Figure 4: Measurement time of different microplate readers on the market
Easy installation and maintenance-free
Other important features of the solid-state Reader are its easy installation and its robustness due to the absence of moving parts. The installation process of traditional readers is time-consuming and sometimes cost-intensive: transport locks, which prevent the mechanical parts from breaking during transit, must be removed. Afterward, the reader must be calibrated before it can be used. Both the unpacking and installation can be time and labor-intensive and are often handled by a technician from the manufacturer. With an SSR, neither trans-portation security nor a post-transport calibration is necessary, as there are no moving parts. SSRs can be used straight away after unboxing.
Apart from the initial setup and calibration requirements, traditional readers require regular maintenance to ensure that all the moving parts are in working order and, for example, to ensure that the detection units are correctly spatially calibrated to avoid issues with reproducibility, similar to those already mentioned. Although newer plate readers have become more robust, they still have these calibration requirements. An SSR, on the other hand, does not require extensive calibration, and, due to the fixed design of the detection units, does not need to be aligned or spatially calibrated by a technician.
Another consequence of the solid-state design is its positive impact on the sustainability of the reader. This starts in the manufacturing process, where less material is used to fabricate the reader. Next, the transportation of parts for the manufacturer or the finished reader itself is more environmentally sustainable. Lastly, because the power consumption is a fraction of that of traditional readers, the environmental footprint of these readers is minimized during their whole lifetime. Another consequence of the solid-state design is its positive impact on the sustainability of the reader.

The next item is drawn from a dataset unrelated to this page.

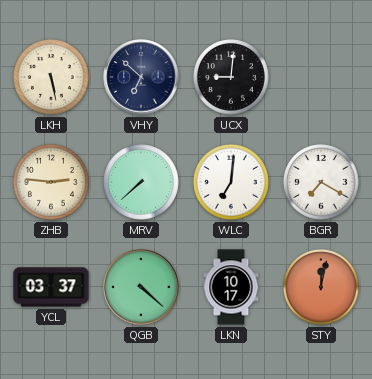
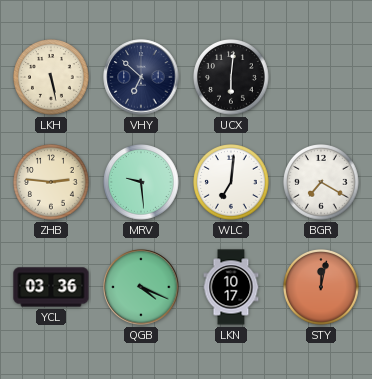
UCX: 9:01 -> 6:01
MRV: 7:38 -> 9:29
YCL: 03:37 -> 03:36
QGB: 4:22 -> 4:19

Since the LED can be lit at very low power and no motors are utilized for scanning, the power delivery for the reader is carried out fully via a USB connection to the computer and is characterized by its efficiency. The comparison in Fig. 5 for typical readers on the market shows the leap forward of the Absorbance 96.
Figure 5: Power consumption of different reader types on the market
Since their inception, the gradual evolution of microplate readers over the last few decades has yielded little change. The solid-state reader, however, represents a revolutionary step toward a new category of microplate and is a complete departure from traditional readers. This extends not only to the functionality and reliability of the reader but also to its applications. This leap forward is best seen in the increase in usability of such readers, their portability and lack of restriction to a fixed location, measurement time, maintenance-free usage, and environmental sustainability.